** Opening Data for processing block **
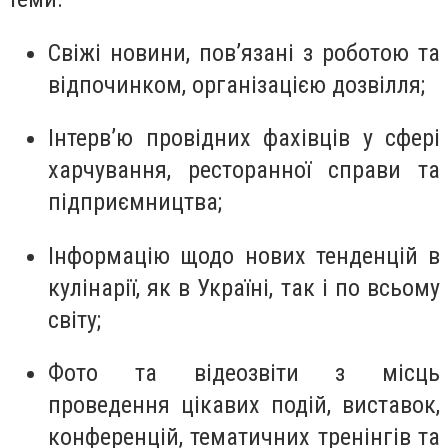
Свіжі новини, пов’язані з роботою та
відпочинком, організацією дозвілля;
Інтерв’ю провідних фахівців у сфері
харчування, ресторанної справи та
підприємництва;
Інформацію щодо нових тенденцій в
кулінарії, як в Україні, так і по всьому
світу;
Фото та відеозвіти з місць
проведення цікавих подій, виставок,
конференцій, тематичних тренінгів та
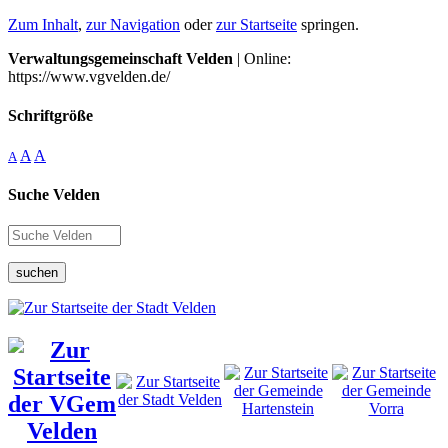
Zum Inhalt
,
zur Navigation
oder
zur Startseite
springen.
Verwaltungsgemeinschaft Velden
| Online:
https://www.vgvelden.de/
Schriftgröße
A
A
A
Suche Velden
suchen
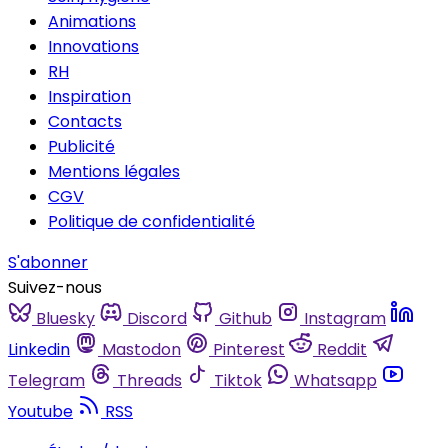
Animations
Innovations
RH
Inspiration
Contacts
Publicité
Mentions légales
CGV
Politique de confidentialité
S'abonner
Suivez-nous
Bluesky
Discord
Github
Instagram
Linkedin
Mastodon
Pinterest
Reddit
Telegram
Threads
Tiktok
Whatsapp
Youtube
RSS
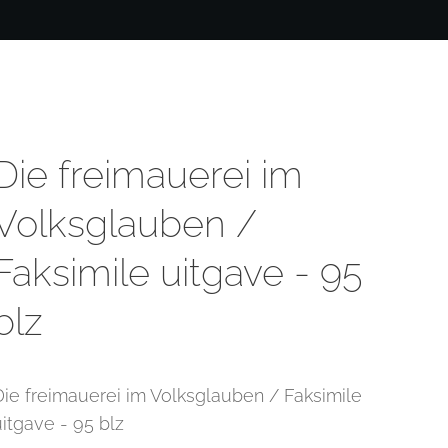
Die freimauerei im
Volksglauben /
Faksimile uitgave - 95
blz
Die freimauerei im Volksglauben / Faksimile
uitgave - 95 blz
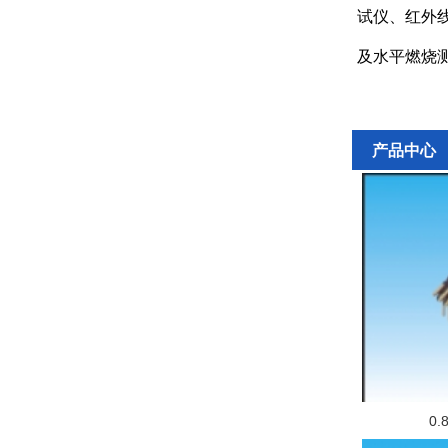
试仪、红外
及水平燃烧
产品中心
0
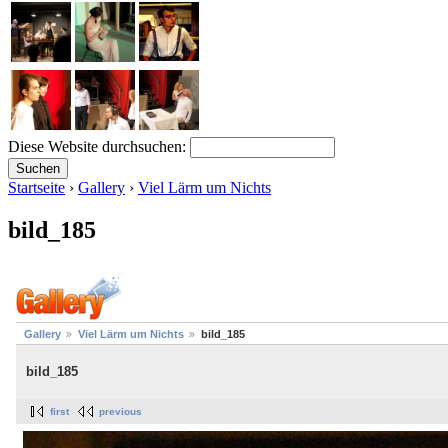
Diese Website durchsuchen:
Startseite
›
Gallery
›
Viel Lärm um Nichts
bild_185
Gallery
Viel Lärm um Nichts
bild_185
bild_185
first
previous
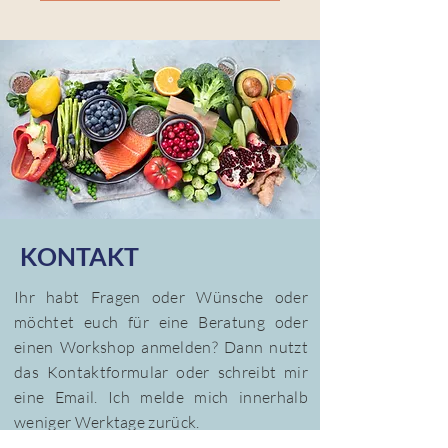
KONTAKT
Ihr habt Fragen oder Wünsche oder
möchtet euch für eine Beratung oder
einen Workshop anmelden? Dann nutzt
das Kontaktformular oder schreibt mir
eine Email. Ich melde mich innerhalb
weniger Werktage zurück.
** Closing Data for processing block **
All of the material above needs to be restated exactly, with no pictures.

Solution
Свіжі новини, пов’язані з роботою та
відпочинком, організацією дозвілля;
Інтерв’ю провідних фахівців у сфері
харчування, ресторанної справи та
підприємництва;
Інформацію щодо нових тенденцій в
кулінарії, як в Україні, так і по всьому
світу;
Фото та відеозвіти з місць
проведення цікавих подій, виставок,
конференцій, тематичних тренінгів та
Zum Inhalt
,
zur Navigation
oder
zur Startseite
springen.
Verwaltungsgemeinschaft Velden
| Online:
https://www.vgvelden.de/
Schriftgröße
A
A
A
Suche Velden
suchen
Animations
Innovations
RH
Inspiration
Contacts
Publicité
Mentions légales
CGV
Politique de confidentialité
S'abonner
Suivez-nous
Bluesky
Discord
Github
Instagram
Linkedin
Mastodon
Pinterest
Reddit
Telegram
Threads
Tiktok
Whatsapp
Youtube
RSS
Die freimauerei im
Volksglauben /
Faksimile uitgave - 95
blz
Die freimauerei im Volksglauben / Faksimile
uitgave - 95 blz
试仪、红外
及水平燃烧
产品中心
0
Diese Website durchsuchen:
Startseite
›
Gallery
›
Viel Lärm um Nichts
bild_185
Gallery
Viel Lärm um Nichts
bild_185
bild_185
first
previous
KONTAKT
Ihr habt Fragen oder Wünsche oder
möchtet euch für eine Beratung oder
einen Workshop anmelden? Dann nutzt
das Kontaktformular oder schreibt mir
eine Email. Ich melde mich innerhalb
weniger Werktage zurück.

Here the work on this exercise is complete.